Plant Kingdom - Notes | Class 11 | Part 2: Bryophytes

3. PLANT KINGDOM

BRYOPHYTES

- They are called amphibians of the plant kingdom because they can live in soil but need water for sexual reproduction.

-    They occur in damp, humid and shaded localities.

-  Their body is more differentiated than that of algae. It is thallus-like and prostrate or erect, and attached to the substratum by unicellular or multicellular rhizoids.

-    They lack true roots, stem or leaves. They may possess root-like, leaf-like or stem-like structures.

-    The main plant body is haploid. It produces gametes, hence is called a gametophyte.

-    The sex organs in bryophytes are multicellular.

-    The male sex organ (antheridium) produces biflagellate antherozoids. The female sex organ (archegonium) is flask-shaped and produces a single egg.

-    Antherozoids are released to water and meet archegonium. An antherozoid fuses with the egg to form zygote.

-    Zygotes do not undergo meiosis immediately. They produce a multicellular body called a sporophyte.

-    Sporophyte is not free-living but attached to the photosynthetic gametophyte and derives nourishment from it. Some cells of the sporophyte undergo meiosis to form haploid spores. They germinate to form gametophyte.


Importance of Bryophytes:


  Some mosses provide food for herbaceous mammals, birds and other animals.

  Species of Sphagnum (a moss) provide peat. It is used as fuel. It has water holding capacity so that used as packing material for trans-shipment of living material.

  They are ecologically important because of their role in plant succession on bare rocks/soil. Mosses along with lichens decompose rocks making the substrate suitable for the growth of higher plants.

  Since mosses form dense mats on the soil, they can prevent soil erosion.

The bryophytes are divided into liverworts and mosses.


Liverworts


-    They grow usually in moist, shady habitats such as banks of streams, marshy ground, damp soil, bark of trees and deep in the woods.

-    Their plant body is thalloid. E.g. Marchantia. Thallus is dorsi-ventral and closely appressed to the substrate. The leafy members have tiny leaf-like appendages in two rows on the stem-like structures.

-    Asexual reproduction: By fragmentation of thalli, or by the formation of gemmae (sing. gemma). Gemmae are green, multicellular, asexual buds that develop in small receptacles (gemma cups) on the thalli. Gemmae are detached from the parent body and germinate to form new individuals.

-    Sexual reproduction: Male and female sex organs are produced on the same or different thalli. Sporophyte is differentiated into a foot, seta and capsule. After meiosis, spores are produced within the capsule. These spores germinate to form free-living gametophytes.


Mosses


-    The predominant stage of the life cycle of a moss is the gametophyte. It consists of two stages.

o Protonema stage: The first stage which develops directly from a spore. It is a creeping, green, branched and frequently filamentous stage.

o Leafy stage: The second stage which develops from the secondary protonema as a lateral bud. They consist of upright, slender axes bearing spirally arranged leaves. They are attached to soil through multicellular and branched rhizoids. This stage bears the sex organs.

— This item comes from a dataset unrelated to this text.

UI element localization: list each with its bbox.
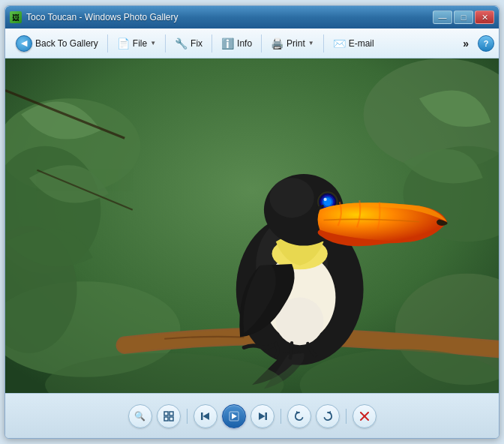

-    Vegetative reproduction: By fragmentation and budding in the secondary protonema.

-    Sexual reproduction: The antheridia & archegonia are produced at the apex of leafy shoots. After fertilisation, zygote develops into a sporophyte, consisting of a foot, seta and capsule. The sporophyte in mosses is more elaborate than that in liverworts. The capsule contains spores. Spores are formed after meiosis. Mosses have an elaborate mechanism of spore dispersal.

-    E.g. Funaria, Polytrichum and Sphagnum.